From Monsters and Critics.com

Europe News
Estonian president rejects disputed “monuments” law (2nd Roundup)
By DPA
Feb 15, 2007, 15:27 GMT

Tallinn - Estonian President Toomas Hendrik Ilves rejected on Thursday a controversial law permitting the removal of Nazi and Soviet monuments only hours after parliament approved it.

‘I have decided not to promulgate the ‘Law on the Removal of an Unlawful Structure,’ passed today… I do so because a number of sections of the law are unconstitutional, first and foremost the principle of separation of powers,’ Ilves said in a statement.

The bill’s original text was aimed at banning structures which glorified the states which occupied Estonia during World War II - Nazi Germany and the USSR. It did not single out specific monuments.

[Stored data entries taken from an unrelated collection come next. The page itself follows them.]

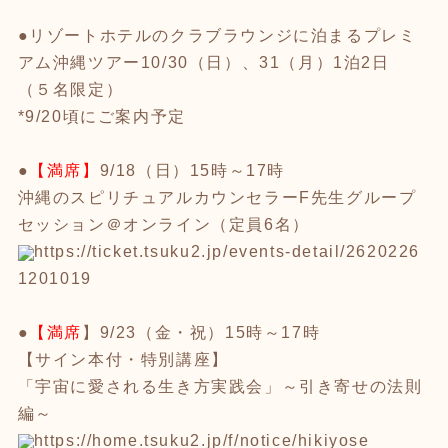
●リゾートホテルのクラブラウンジに泊まるプレミ
アム沖縄ツアー
10/30（日）、31（月）1泊2日
（５名限定）
*9/20頃にご案内予定
●
【満席】
9/18（日）15時～17時
沖縄のスピリチュアルカウンセラーF先生グループ
セッション＠オ
ンライン（定員6名）
https://ticket.tsuku2.jp/event
s-detail/2620226
1201019
●
【満席
】9/23（金・祝）15時～17時
【サイン本付・特別講座】
「宇宙に愛される生き方実践会」～引き寄せの法則
編～
https://home.tsuku2.jp/f/notic
e/hikiyose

But on Tuesday, during the bill’s second reading, MPs adopted an amendment which specifically outlawed Estonia’s most prominent Soviet war memorial - a statue in Tallinn known as the Bronze Soldier - and gave the government 30 days in which to remove it.

Legal experts criticized the amendment, saying that it breached the constitutional principle of the separation of the legislature and executive. Despite the criticisms, however, MPs passed the law in a final reading on Thursday by 46 votes to 44.

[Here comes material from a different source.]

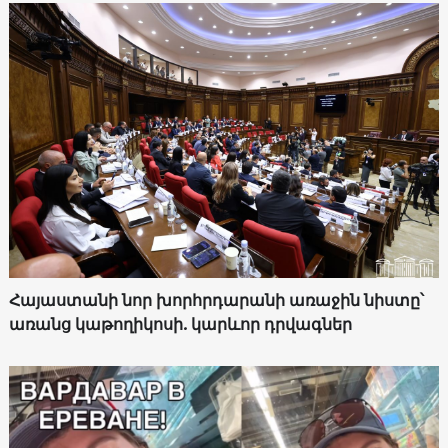
Հայաստանի նոր խորհրդարանի առաջին նիստը՝
առանց կաթողիկոսի. կարևոր դրվագներ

Estonia is due to hold parliamentary elections on March 4, and the monuments law has been widely seen as a pre-election manoeuvre.

MPs voted on the issue ‘merely to draw attention to themselves, not by a wish to find an effective solution,’ and did so ‘in full knowledge of the fact that the President cannot, by his oath of office, promulgate the law,’ Ilves said.

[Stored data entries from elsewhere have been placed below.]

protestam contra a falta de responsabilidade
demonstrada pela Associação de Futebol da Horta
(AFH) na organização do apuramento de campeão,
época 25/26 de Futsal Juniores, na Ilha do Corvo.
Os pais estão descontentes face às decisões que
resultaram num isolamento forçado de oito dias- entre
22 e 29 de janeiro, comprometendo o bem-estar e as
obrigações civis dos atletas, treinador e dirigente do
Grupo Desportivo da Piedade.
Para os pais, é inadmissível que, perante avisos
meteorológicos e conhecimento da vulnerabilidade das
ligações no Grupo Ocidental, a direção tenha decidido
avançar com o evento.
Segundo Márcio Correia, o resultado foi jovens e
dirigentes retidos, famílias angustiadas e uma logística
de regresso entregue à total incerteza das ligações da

‘I consider such behaviour irresponsible… Domestic political expediency can in no way justify playing with the constitution,’ he added.

Estonia was occupied by the Soviets in 1940-41 and 1944-91, suffering massive social and economic losses. For many Estonians, the Soviet regime was as evil as the Nazis, and should not be commemorated.

But many in Estonia’s Russian minority believe that the Red Army were heroes who saved the country from fascism. They resent the attack on the monument, and a second law passed on Thursday which names September 22 ‘resistance day.’

During the Soviet era, the day - the date in 1944 on which the Red Army entered Tallinn - was known as ‘liberation day.’ Russians still gather at the Bronze Soldier on that date, and say that any attempt to criticize it is tantamount to praising Nazism.

‘The Bronze Soldier is part of our people’s memory. The government is trying to take away our memory and put Nazi ideology into our minds,’ said Estonian-Russian activist Yury Zhuravjov, a leading defender of the memorial.

The dispute has threatened to split Estonian society along ethnic lines, with experts warning that it could lead to a radicalization of ethnic tension reaching far beyond the elections.

The two laws are aimed at ‘something the Russian-speaking population can identify with… Symbolic things can cause all kinds of mobilizations,’ said Eiki Berg, a specialist in ethnic and international relations at Tartu University.

The laws were also savagely criticized in Russia, where leading politicians have said that any attempt to move monuments to Soviet soldiers would be ‘blasphemy’ and prove that the Baltic state is hosting a ‘rebirth of Nazism.’

On Wednesday, Russia’s Deputy Foreign Minister Vladimir Titov warned of ‘irreversible consequences’ if the Tallinn monument were moved, the Interfax news agency reported.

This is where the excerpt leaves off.